Because a ransomware attack may penetrate the defenses of a single data center, we need to remove this as an attack vector. 

Scality solutions can store data across multiple sites, availability zones or physical data centers. The effect is multiple “security domains” that a ransomware attack would have to cross in order to access all instances of the data. As long as one copy of data remains intact (healthy and unaffected by ransomware), an organization has the ability to restore and recover their data — and refuse ransom demands. 

Scality solutions are capable of multi-site replication (mirroring) to remote Scality targets in other data centers or to cloud storage targets in AWS, Azure, Google and an increasing number of our regional service providers. To make access to remote sites more difficult for actors with access to the first site, remote sites can have their own IAM/security domains. By eliminating vulnerabilities that come with having all data stored in one place, ransomware attacks are thwarted.

  1. Inherently immutable object storage architecture to protect data at the core storage layer

A large majority (estimates suggest 90+%) of ransomware attacks target applications and data hosted on Microsoft Windows. Because it’s the most widely used operating system in the world, Windows provides a large attack surface for cybercriminals to exploit. But, of course, non-Windows assaults do happen, as illustrated by the recent massive attack on VMware hypervisor environments.
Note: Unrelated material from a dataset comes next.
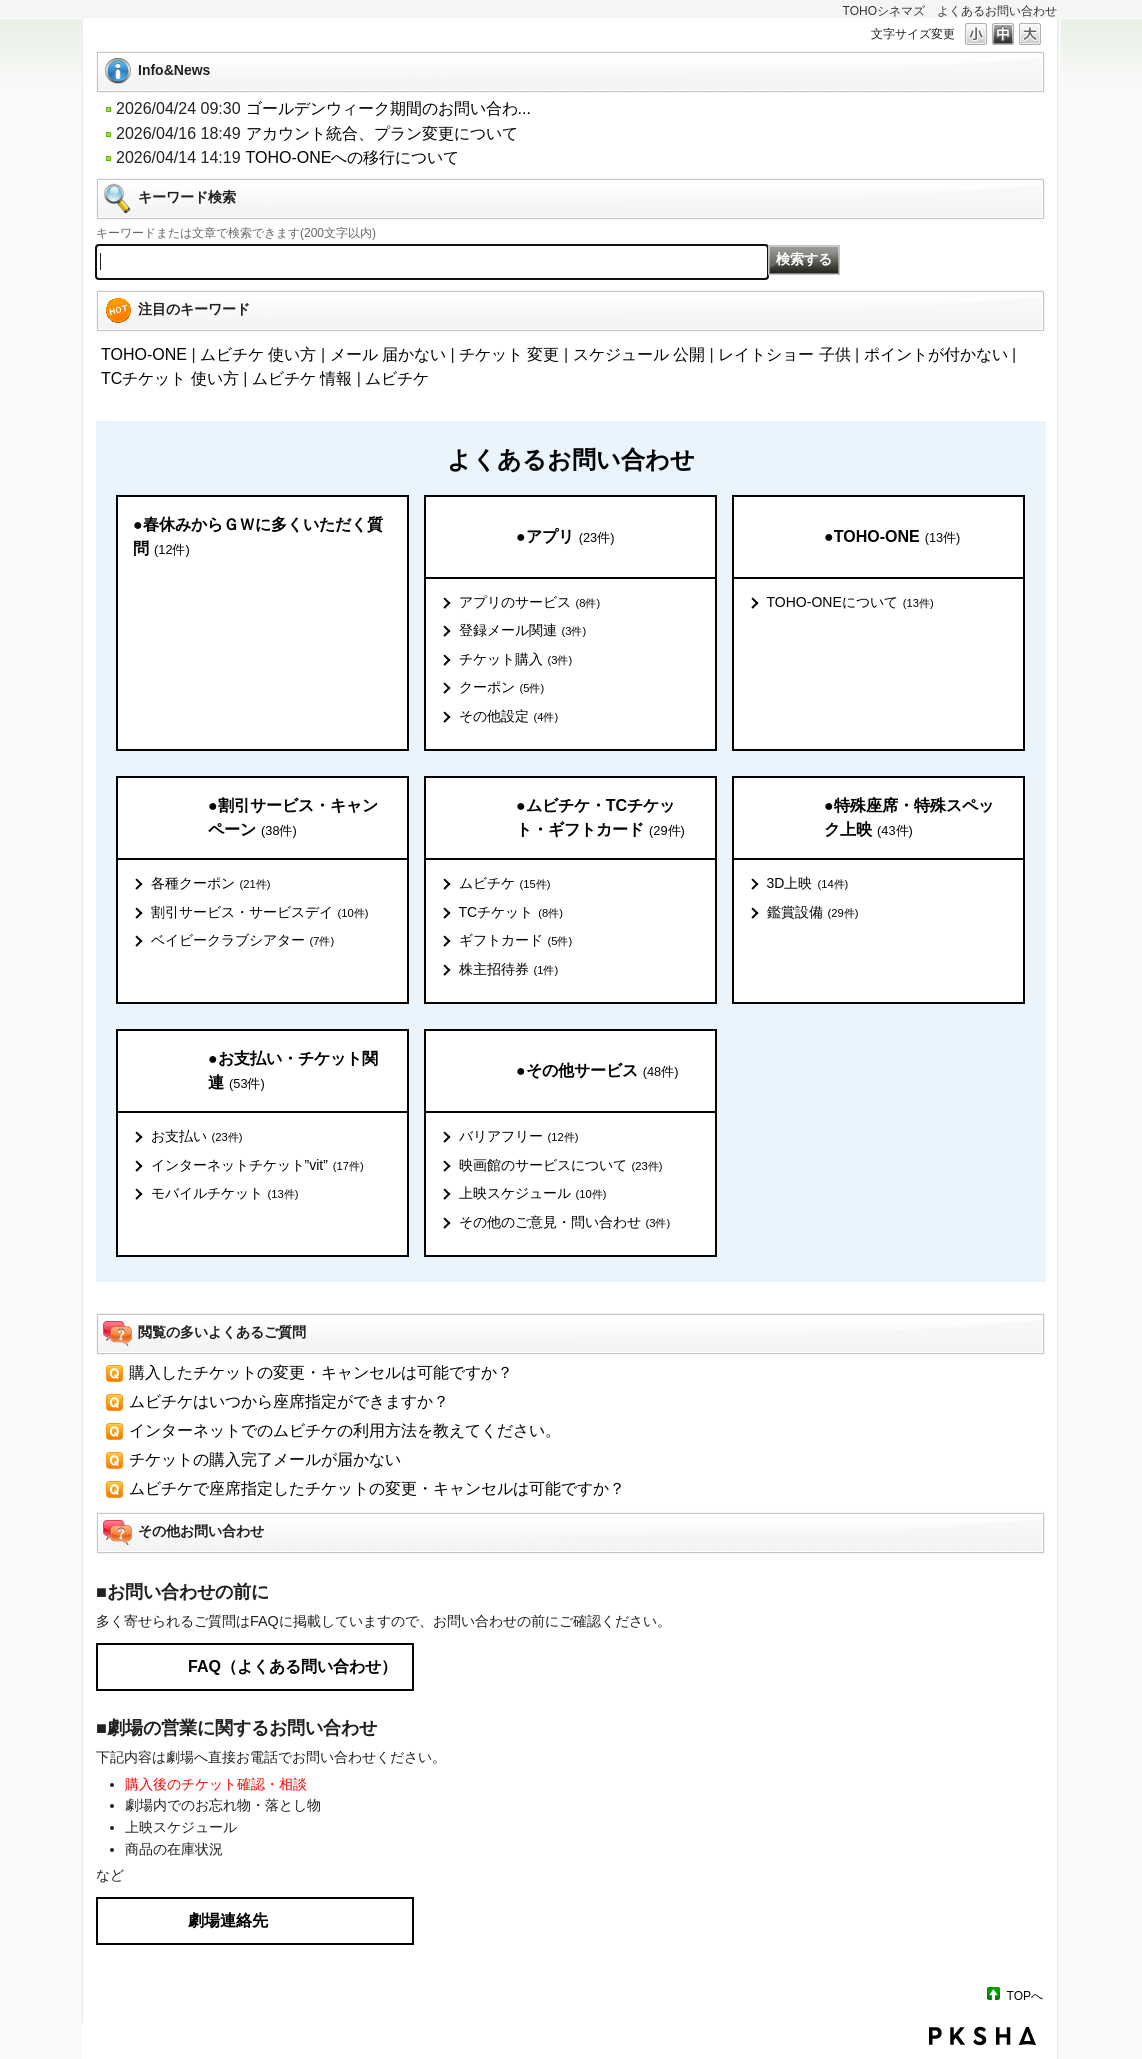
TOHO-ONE (144, 354)
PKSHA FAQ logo (982, 2036)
While the sophistication of ransomware gangs has been increasing, it’s still the case that ransomware code is more adept at exploiting common platform weaknesses specifically affecting data stored on Windows. It’s not yet as advanced at exploiting platforms accessed over RESTful storage APIs, such as S3, for data stored on an object store. With that said, we should anticipate this won’t always be the case.
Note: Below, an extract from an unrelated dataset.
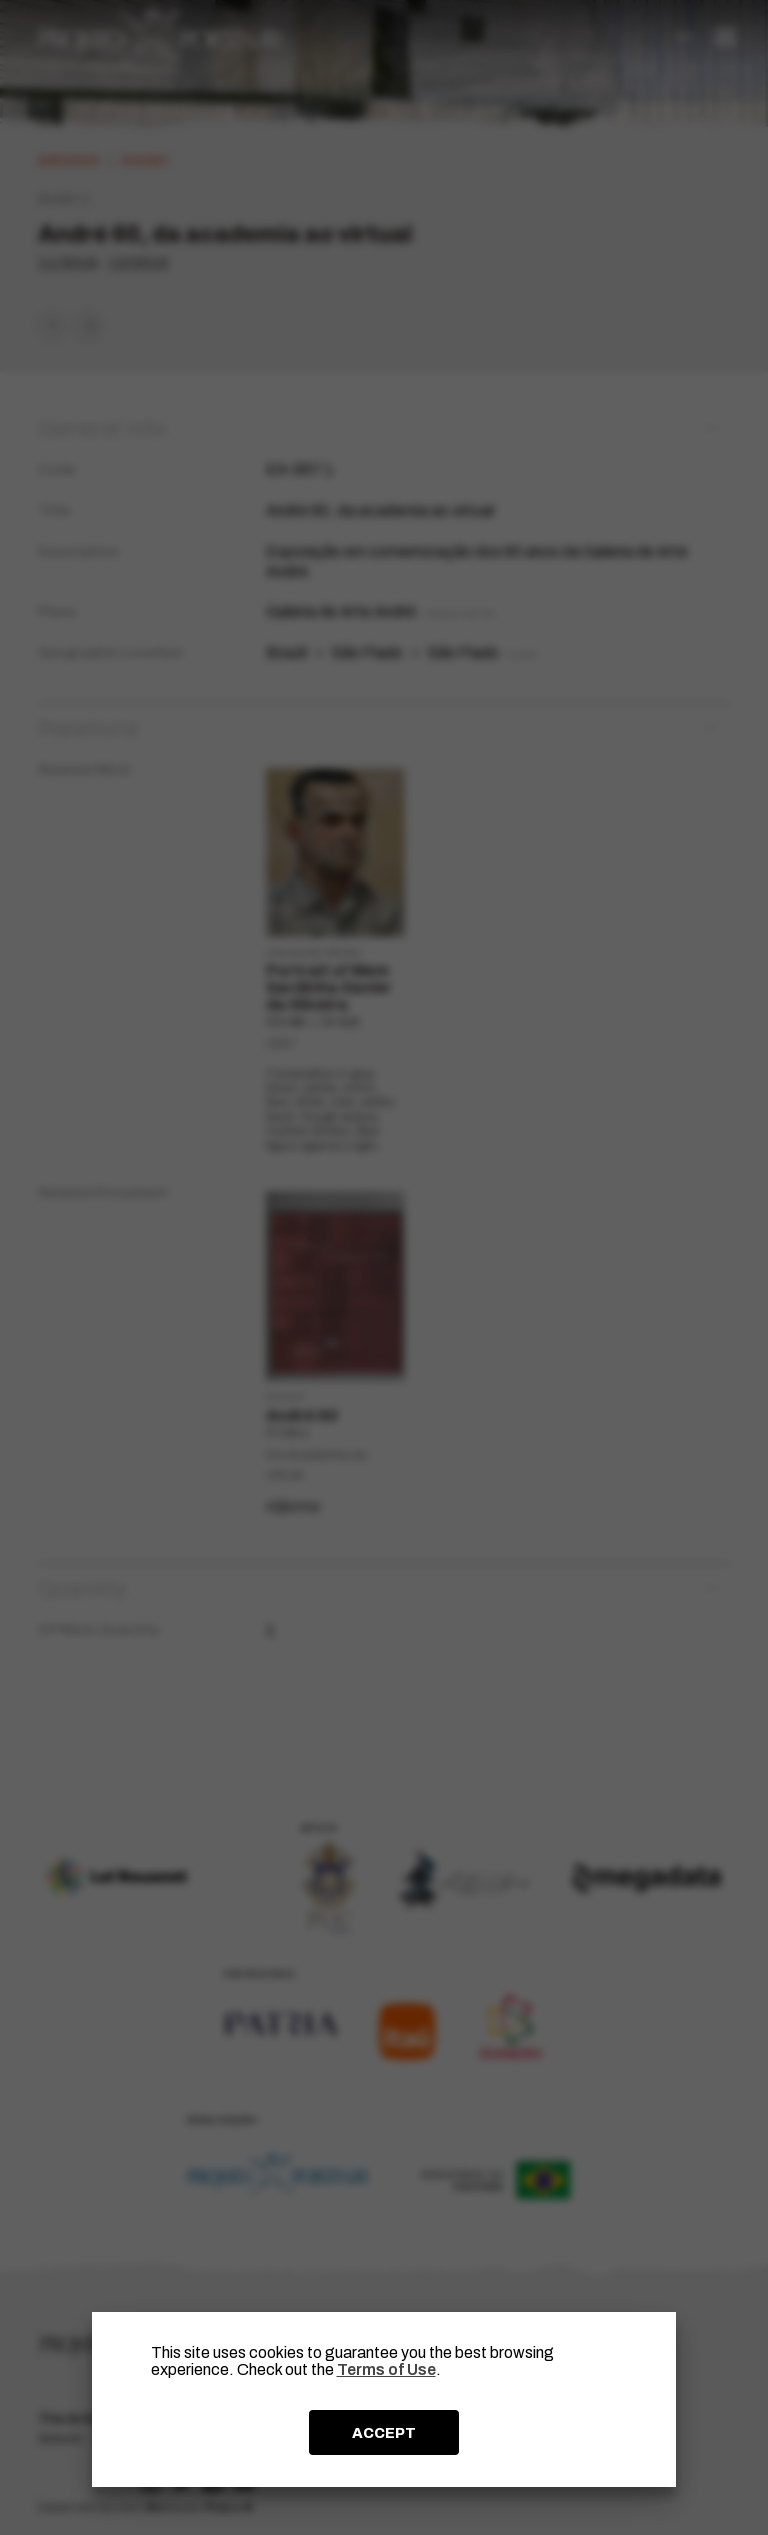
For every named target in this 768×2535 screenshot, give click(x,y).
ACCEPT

Object storage is ideal for ransomware protection because of its immutability. Scality’s object storage solutions are inherently immutable at the core architecture level, meaning the system implements the proper protocols to preserve data in its original form once it is written. 

Applications may, of course, call object API commands that delete or write data, but the underlying architecture implements an overwrite (a PUT request to an existing object key) as a write of a new object versus an overwrite of the original object, while maintaining a record and location of the original data. Similarly, DELETE API requests create a logical marker for the event versus a physical deletion of the original object. 

Through this architectural enforcement, we stop many of the usual ransomware attack methods that attempt to modify (mainly by encrypting) user data as a way of extorting a ransom payment from the customer.